If the men intrude with conversation about orcs, I agree. If, however, they are saying something interesting, I disagree.

And if the men are really good-looking, it doesn't much matter what they talk about, although keep in mind I am 39++, which is an age when women, if all has gone well, start getting really shallow about such things, and say "Yeah, whatever" to the idea of a conversation with a balding CEO their own age and instead exchanging pleasantries with handsome music students. The next stage, I believe, is Daily Mass with all the other old ladies in surgical socks, sigh sigh sigh.

Of course, that could be the coffee talking.

Shiraz said...

Having been a university instructor, I found that study really interesting -- thanks for posting it!

In my experience it is true that male students tend to talk more (this was also true in the seminars I took as a graduate student). I would say that as well as speaking more, the MODE of talking of men in classes I have been in and taught was also different. That is, the male students tended to make more absolute, argumentative statements, whereas the women used many more qualifiers.

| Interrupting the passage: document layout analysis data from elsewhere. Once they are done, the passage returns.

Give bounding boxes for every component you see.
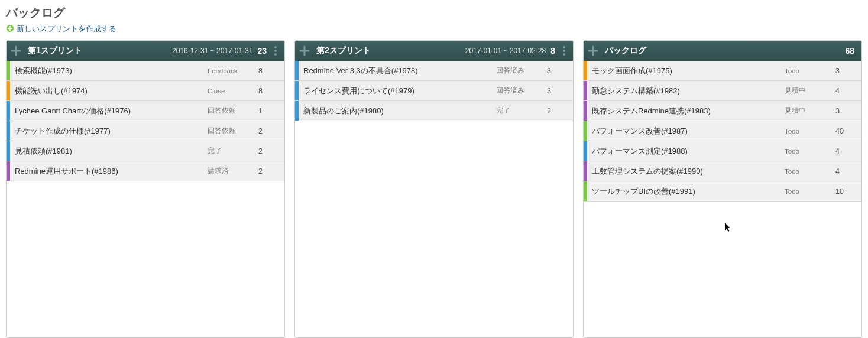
add-story-button[interactable]: [586, 44, 600, 58]
story-card[interactable]: ライセンス費用について(#1979)回答済み3: [295, 81, 573, 101]
sprint-column: 第1スプリント2016-12-31 ~ 2017-01-3123検索機能(#19…: [6, 40, 285, 338]
story-status: 見積中: [785, 86, 832, 95]
story-card[interactable]: モック画面作成(#1975)Todo3: [584, 61, 861, 81]
story-title: 機能洗い出し(#1974): [10, 86, 208, 96]
story-title: 見積依頼(#1981): [10, 146, 208, 157]
column-header: バックログ68: [584, 41, 861, 61]
story-card[interactable]: Redmine運用サポート(#1986)請求済2: [7, 161, 284, 181]
story-card[interactable]: チケット作成の仕様(#1977)回答依頼2: [7, 121, 284, 141]
story-status: Todo: [785, 67, 832, 74]
svg-point-2: [274, 50, 277, 52]
story-title: Lychee Gantt Chartの価格(#1976): [10, 106, 208, 116]
story-status: 回答済み: [496, 86, 543, 95]
story-status: 回答依頼: [208, 106, 255, 115]
column-date-range: 2017-01-01 ~ 2017-02-28: [465, 47, 546, 55]
add-story-button[interactable]: [297, 44, 312, 58]
story-status: 完了: [496, 106, 543, 115]
story-list: Redmine Ver 3.3の不具合(#1978)回答済み3ライセンス費用につ…: [295, 61, 573, 337]
story-status: 回答済み: [496, 66, 543, 75]
column-total-points: 68: [845, 46, 854, 56]
page-title: バックログ: [6, 5, 862, 21]
story-points: 4: [832, 167, 861, 176]
story-card[interactable]: ツールチップUIの改善(#1991)Todo10: [584, 181, 861, 202]
story-title: パフォーマンス改善(#1987): [587, 126, 785, 136]
story-title: 新製品のご案内(#1980): [299, 106, 496, 116]
svg-point-1: [274, 46, 277, 48]
column-title: 第2スプリント: [316, 46, 371, 56]
svg-point-4: [563, 46, 565, 48]
story-title: 検索機能(#1973): [10, 66, 208, 76]
sprint-column: 第2スプリント2017-01-01 ~ 2017-02-288Redmine V…: [294, 40, 574, 338]
column-header: 第1スプリント2016-12-31 ~ 2017-01-3123: [7, 41, 284, 61]
story-status: Todo: [785, 168, 832, 175]
story-status: 回答依頼: [208, 126, 255, 135]
story-points: 3: [543, 87, 573, 95]
story-title: ライセンス費用について(#1979): [299, 86, 496, 96]
story-points: 8: [255, 67, 284, 75]
story-title: ツールチップUIの改善(#1991): [587, 186, 785, 197]
story-points: 2: [543, 107, 573, 115]
new-sprint-label: 新しいスプリントを作成する: [17, 24, 116, 34]
story-status: 請求済: [208, 167, 255, 176]
story-points: 10: [832, 187, 861, 196]
story-status: 完了: [208, 147, 255, 155]
column-date-range: 2016-12-31 ~ 2017-01-31: [172, 47, 252, 55]
story-title: 既存システムRedmine連携(#1983): [587, 106, 785, 116]
story-points: 4: [832, 87, 861, 95]
svg-point-5: [563, 50, 565, 52]
story-card[interactable]: Lychee Gantt Chartの価格(#1976)回答依頼1: [7, 101, 284, 121]
story-points: 4: [832, 147, 861, 155]
story-title: Redmine運用サポート(#1986): [10, 166, 208, 177]
story-status: Todo: [785, 188, 832, 195]
story-card[interactable]: 新製品のご案内(#1980)完了2: [295, 101, 573, 121]
story-status: Feedback: [208, 67, 255, 74]
story-status: Todo: [785, 128, 832, 135]
story-points: 8: [255, 87, 284, 95]
story-title: 工数管理システムの提案(#1990): [587, 166, 785, 177]
story-card[interactable]: パフォーマンス測定(#1988)Todo4: [584, 141, 861, 161]
sprint-column: バックログ68モック画面作成(#1975)Todo3勤怠システム構築(#1982…: [583, 40, 862, 338]
story-card[interactable]: パフォーマンス改善(#1987)Todo40: [584, 121, 861, 141]
svg-point-6: [563, 53, 565, 56]
column-title: 第1スプリント: [28, 46, 82, 56]
story-title: モック画面作成(#1975): [587, 66, 785, 76]
column-total-points: 23: [257, 46, 267, 56]
story-status: 見積中: [785, 106, 832, 115]
new-sprint-link[interactable]: 新しいスプリントを作成する: [6, 24, 116, 34]
story-list: 検索機能(#1973)Feedback8機能洗い出し(#1974)Close8L…: [7, 61, 284, 337]
story-title: チケット作成の仕様(#1977): [10, 126, 208, 136]
story-points: 2: [255, 127, 284, 135]
story-card[interactable]: 既存システムRedmine連携(#1983)見積中3: [584, 101, 861, 121]
story-card[interactable]: 機能洗い出し(#1974)Close8: [7, 81, 284, 101]
add-circle-icon: [6, 24, 14, 34]
column-title: バックログ: [605, 46, 646, 56]
column-menu-button[interactable]: [559, 46, 569, 56]
story-points: 40: [832, 127, 861, 135]
story-points: 3: [832, 107, 861, 115]
story-card[interactable]: 見積依頼(#1981)完了2: [7, 141, 284, 161]
story-card[interactable]: 検索機能(#1973)Feedback8: [7, 61, 284, 81]
story-status: Todo: [785, 148, 832, 155]
story-points: 2: [255, 147, 284, 155]
story-title: パフォーマンス測定(#1988): [587, 146, 785, 157]
add-story-button[interactable]: [9, 44, 23, 58]
backlog-board: 第1スプリント2016-12-31 ~ 2017-01-3123検索機能(#19…: [6, 40, 862, 338]
column-total-points: 8: [550, 46, 555, 56]
story-status: Close: [208, 87, 255, 95]
story-points: 2: [255, 167, 284, 176]
column-header: 第2スプリント2017-01-01 ~ 2017-02-288: [295, 41, 573, 61]
story-points: 3: [832, 67, 861, 75]
story-title: Redmine Ver 3.3の不具合(#1978): [299, 66, 496, 76]
story-list: モック画面作成(#1975)Todo3勤怠システム構築(#1982)見積中4既存…: [584, 61, 861, 337]
story-points: 1: [255, 107, 284, 115]
story-card[interactable]: 勤怠システム構築(#1982)見積中4: [584, 81, 861, 101]
svg-point-3: [274, 53, 277, 56]
story-points: 3: [543, 67, 573, 75]
story-title: 勤怠システム構築(#1982): [587, 86, 785, 96]
column-menu-button[interactable]: [270, 46, 281, 56]
story-card[interactable]: 工数管理システムの提案(#1990)Todo4: [584, 161, 861, 181]
story-card[interactable]: Redmine Ver 3.3の不具合(#1978)回答済み3: [295, 61, 573, 81]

I have to say that as an instructor almost every class I taught had more male than female students, so this may have contributed to the 'quiet girl' effect, but in the classes I was a student in, women dominated but men definitely spoke a lot more. Most of these classes had male instructors though so I wonder. Also, as a female instructor, I was very aware of what it was like being drowned out as a student, so I made a particular effort to make sure the quieter students were able to speak. Of course many of these students were female, so I suppose this equated to getting the girls to talk.

Another interesting thing is classroom dynamic -- around a seminar table in a class I taught that was 80% male, the female students all chose seats close to me. Was it protection from all that testosterone? I wonder.

Seraphic said...

It IS very interesting. And I think it adds weight to my belief in the importance of all-girls schools and even women's colleges.

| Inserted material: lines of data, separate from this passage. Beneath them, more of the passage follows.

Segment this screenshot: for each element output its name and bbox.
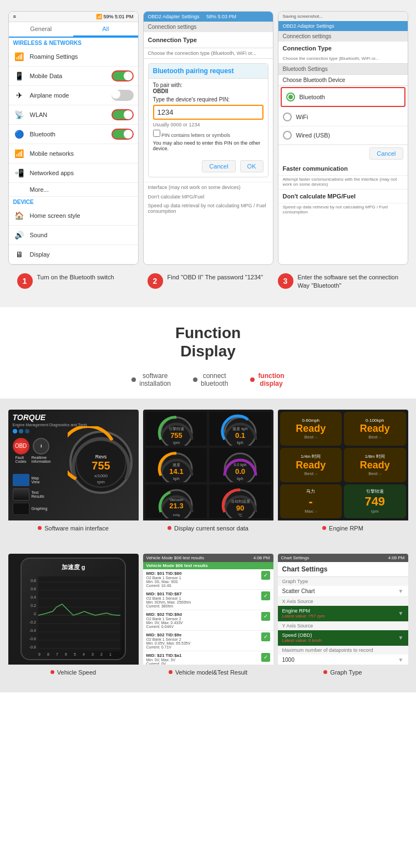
phone2-dialog-buttons: Cancel OK <box>149 158 268 177</box>
wlan-label: WLAN <box>30 111 107 118</box>
test-id-1: MID: $01 TID:$80 <box>146 571 270 576</box>
svg-text:x/1000: x/1000 <box>94 473 108 478</box>
phone3-option-wifi[interactable]: WiFi <box>278 108 408 126</box>
svg-text:rpm: rpm <box>173 441 179 445</box>
sound-item[interactable]: 🔊 Sound <box>9 226 138 245</box>
mobile-data-icon: 📱 <box>13 70 26 82</box>
networked-apps-item[interactable]: 📲 Networked apps <box>9 164 138 183</box>
pair-cancel-button[interactable]: Cancel <box>202 160 235 172</box>
sensor-caption-dot <box>168 526 171 530</box>
chart-x-axis-row[interactable]: Engine RPM Latest value: 757 rpm ▼ <box>278 606 408 621</box>
svg-text:引擎转速: 引擎转速 <box>169 427 184 431</box>
display-icon: 🖥 <box>13 248 26 261</box>
svg-text:°C: °C <box>238 513 242 517</box>
airplane-toggle[interactable] <box>111 90 134 101</box>
conn-cancel-button[interactable]: Cancel <box>369 147 403 160</box>
step1-item: 1 Turn on the Bluetooth switch <box>13 273 143 290</box>
gauge5: Vacuum 21.3 inHg <box>145 484 207 518</box>
chart-max-points-row[interactable]: 1000 ▼ <box>278 655 408 665</box>
mobile-data-item[interactable]: 📱 Mobile Data <box>9 67 138 86</box>
phone2-dialog-title: Bluetooth pairing request <box>149 64 268 79</box>
steps-row: 1 Turn on the Bluetooth switch 2 Find "O… <box>6 273 410 290</box>
pair-ok-button[interactable]: OK <box>240 160 263 172</box>
nav-connect-bluetooth[interactable]: connectbluetooth <box>193 372 228 387</box>
pin-note: You may also need to enter this PIN on t… <box>153 140 263 151</box>
test-check-5: ✓ <box>261 653 270 662</box>
vspeed-title: 加速度 g <box>26 563 120 571</box>
bottom-icons: MapView TestResults Graphing <box>13 474 48 515</box>
rpm-caption: Engine RPM <box>278 525 408 532</box>
pin-checkbox[interactable] <box>153 130 160 137</box>
phone2-footer3: Speed up data retrieval by not calculati… <box>144 201 273 216</box>
svg-text:5: 5 <box>74 652 76 656</box>
chart-settings-screen: Chart Settings 4:09 PM Chart Settings Gr… <box>278 554 408 665</box>
test-results-icon <box>13 488 29 501</box>
chart-x-axis-label: X Axis Source <box>278 597 408 606</box>
tile-quarter-best: Best: - <box>305 471 317 476</box>
test-check-2: ✓ <box>261 591 270 600</box>
test-id-5: MID: $21 TID:$a1 <box>146 653 270 658</box>
chart-graph-type-row[interactable]: Scatter Chart ▼ <box>278 586 408 597</box>
test-detail-2b: Min: 0Ohm, Max: 2500hm <box>146 600 270 604</box>
nav-dot-software <box>131 377 136 382</box>
svg-text:-0.6: -0.6 <box>29 637 36 641</box>
pin-input[interactable]: 1234 <box>153 105 263 120</box>
rpm-screenshot: 0-60mph Ready Best: - 0-100kph Ready Bes… <box>278 410 408 532</box>
step3-circle: 3 <box>278 273 293 289</box>
pair-with-label: To pair with: <box>153 82 263 88</box>
tile-0-60-best: Best: - <box>305 435 317 440</box>
nav-software-install[interactable]: softwareinstallation <box>131 372 171 387</box>
more-label: More... <box>13 186 134 193</box>
home-screen-item[interactable]: 🏠 Home screen style <box>9 206 138 226</box>
display-label: Display <box>30 251 134 258</box>
wifi-option-label: WiFi <box>296 114 308 120</box>
mobile-data-label: Mobile Data <box>30 73 107 79</box>
phone3-statusbar: Saving screenshot... <box>278 12 408 21</box>
mobile-data-toggle[interactable] <box>111 70 134 81</box>
wlan-item[interactable]: 📡 WLAN <box>9 105 138 125</box>
phone2-conn-type-title: Connection Type <box>144 32 273 48</box>
mobile-networks-item[interactable]: 📶 Mobile networks <box>9 144 138 164</box>
usb-radio <box>283 131 292 140</box>
svg-text:3: 3 <box>92 652 94 656</box>
test-detail-2a: O2 Bank 1 Sensor 1 <box>146 596 270 600</box>
chart-statusbar: Chart Settings 4:09 PM <box>278 554 408 562</box>
phone3-conn-desc: Choose the connection type (Bluetooth, W… <box>278 55 408 64</box>
nav-function-display[interactable]: functiondisplay <box>250 372 284 387</box>
bluetooth-radio-selected <box>286 93 295 101</box>
bluetooth-toggle[interactable] <box>111 129 134 140</box>
tile-0-60-val: Ready <box>296 423 326 435</box>
airplane-item[interactable]: ✈ Airplane mode <box>9 86 138 105</box>
svg-text:0.8: 0.8 <box>31 579 36 583</box>
test-id-2: MID: $01 TID:$87 <box>146 591 270 596</box>
test-check-4: ✓ <box>261 632 270 641</box>
tile-quarter-val: Ready <box>296 459 326 471</box>
tab-all[interactable]: All <box>73 22 138 37</box>
phone3-faster-desc: Attempt faster communications with the i… <box>278 176 408 190</box>
tile-rpm-unit: rpm <box>371 509 379 514</box>
svg-text:90: 90 <box>236 504 244 512</box>
tab-general[interactable]: General <box>9 22 74 37</box>
phone3-mpg-desc: Speed up data retrieval by not calculati… <box>278 203 408 217</box>
bluetooth-item[interactable]: 🔵 Bluetooth <box>9 125 138 144</box>
realtime-icon: ℹ <box>33 438 49 455</box>
mobile-networks-label: Mobile networks <box>30 150 134 157</box>
rpm-caption-text: Engine RPM <box>329 525 363 532</box>
wlan-toggle[interactable] <box>111 109 134 120</box>
test-detail-5b: Current: 0V <box>146 662 270 665</box>
svg-text:rpm: rpm <box>97 479 105 484</box>
more-item[interactable]: More... <box>9 183 138 197</box>
roaming-item[interactable]: 📶 Roaming Settings <box>9 47 138 67</box>
display-item[interactable]: 🖥 Display <box>9 245 138 264</box>
chart-y-axis-row[interactable]: Speed (OBD) Latest value: 0 km/h ▼ <box>278 630 408 646</box>
svg-text:-0.2: -0.2 <box>29 620 36 624</box>
phone2-statusbar: OBD2 Adapter Settings 58% 5:03 PM <box>144 12 273 22</box>
phone3-option-bluetooth[interactable]: Bluetooth <box>281 87 405 107</box>
torque-caption-text: Software main interface <box>44 525 109 532</box>
phones-grid: ≡ 📶 59% 5:01 PM General All WIRELESS & N… <box>6 11 410 265</box>
phone3-cancel-row: Cancel <box>278 145 408 162</box>
phone2-footer1: Interface (may not work on some devices) <box>144 182 273 192</box>
phone3-option-usb[interactable]: Wired (USB) <box>278 126 408 145</box>
gauge6: 冷却剂温度 90 °C <box>209 484 271 518</box>
sensor-caption-text: Display current sensor data <box>174 525 248 532</box>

Obviously men and women have to compete against each other in the free market, but I don't see why they should have to compete against other in academia and other training. If there are participation grades, this puts most women in mixed groups at a serious disadvantage.

It goes without saying that the solution is not screaming at men for their male conversational dynamics or trying to get them to behave more like women. I suppose, though, that I have indeed proposed that women try to speak more like men in class and at work. But as university and work were founded for men, that makes sense to me. I wonder what solution St. Edith Stein would propose?

Urszula said...

I like your suggestion to concentrate on what we have, instead of what we lack. This is the first Christmas when I've felt slightly out of place with my family - maybe because I'm still single with no kids, while various siblings are the opposite - and I was sharing my feelings of discomfort with my cousin. She, while married, is struggling with childlessness, and she quoted your exact words about appreciating what we have.

On the male conversational dynamic, I've actually had numerous conversations with my boss, who has attempted to uproot my tendency to frontload whatever I say with "I feel, I think" etc. He claims I need to be more forceful and sure of myself. What I've tried to explain is that I am sure of myself, I just don't feel the need to start off every conversation imposing my opinion as an objective truth. In the wake of several successful conference calls I've led using a method of 'directed consensus', he seems to be more convinced gentle, behind-the-scenes can work. I know it can - I've worked in extremely male-dominated workplaces.

Seraphic said...

I think St. Edith Stein would really like that, Urszula!